As a person following YouTube site drama, I’d always felt like “it would never happen to me”. I’m not a big YouTuber by any means. I watched the Adpocalypse and heard about videos being demonetized and taken down left, right, and center, hitting the big people on the platform and threatening their livelihood.
So last Sunday I uploaded a video I had just spent six hours the night before finishing, a Game of Thrones edit I was incredibly proud of. Within a half hour, I went to check on if it had gotten any views and found it had disappeared. It had violated YouTube’s Community Guidelines (never said which one specifically, but I guessed it was the “violence” one) and had been removed from the site. I had one strike against my channel in the Community Guidelines section but it would drop in 3 months. From following other channels’ troubles, I knew I could appeal. So I did. Last Thursday it was back up.

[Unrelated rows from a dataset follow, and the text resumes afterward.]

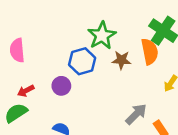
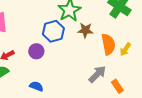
orange semicircle: (150, 52) -> (108, 44), moved

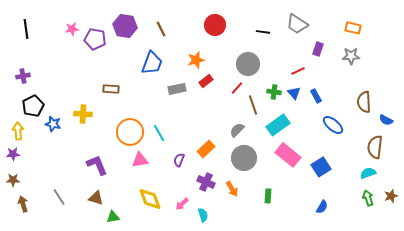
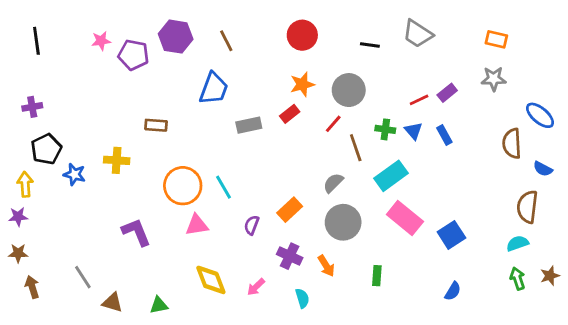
purple rectangle: (318, 49) -> (447, 93), moved, turned 32
orange star: (196, 60) -> (302, 84), moved
blue ellipse: (333, 125) -> (540, 115), moved
brown triangle: (96, 198) -> (112, 302), moved
cyan semicircle: (203, 215) -> (302, 298), moved

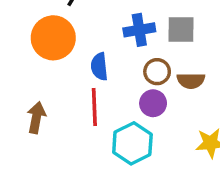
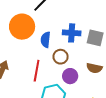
blue semicircle: (99, 67) -> (46, 40), moved
brown circle: (157, 72) -> (61, 57), moved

From my research, I know it is often an algorithm that initially takes down videos. There’s no way a human could go through the thousands of minutes of video content uploaded to YouTube every minute. But no algorithm is perfect, and way too many videos have been dinged for things taken out of context. A robot doesn’t know the difference between comedy and reality, fantasy and journalism.
I understand why advertisers started getting snippy. No one at Wal-Mart wants a Wal-Mart ad playing next to a journalist being beheaded by the Taliban. In my experience, I know that does not mean Wal-Mart supports the Taliban, but that is what the advertisers think. So YouTube lost many sponsors and was pressured to crack down on content, creating their Community Guidelines.
Is YouTube getting too sensitive?
They are a company, and companies need to have policies that partners have to follow in order to be a part of it. If a partner violates the policies, they will no longer be a part of the company. And before I hear the argument of “free speech”, even though YouTube is based in the United States, it is a worldwide company with contributors from around the world. There is a line.
THAT BEING SAID there is a big difference between fantasy violence knowingly consumed by the viewer and very real journalism taking place in our very real world that needs to be spread to raise awareness of things that are sometimes just words and numbers.
Some of the Guidelines make sense. Threats, hateful content, and spam should be stopped in their paths. But the others make less sense. Language, violence, and dangerous content are things found in movies and TV shows and people have the choice to watch them. At the very least, I would recommend YouTube starts doing the thing Facebook has done and put before a video “this video has graphic content; would you like to proceed?”. Age-gating should work to an extent as well, if necessary.
I will be watching even more carefully in the future to see what YouTube is coming up with next. Will there be a solution, or will there be a new platform ready to take its place?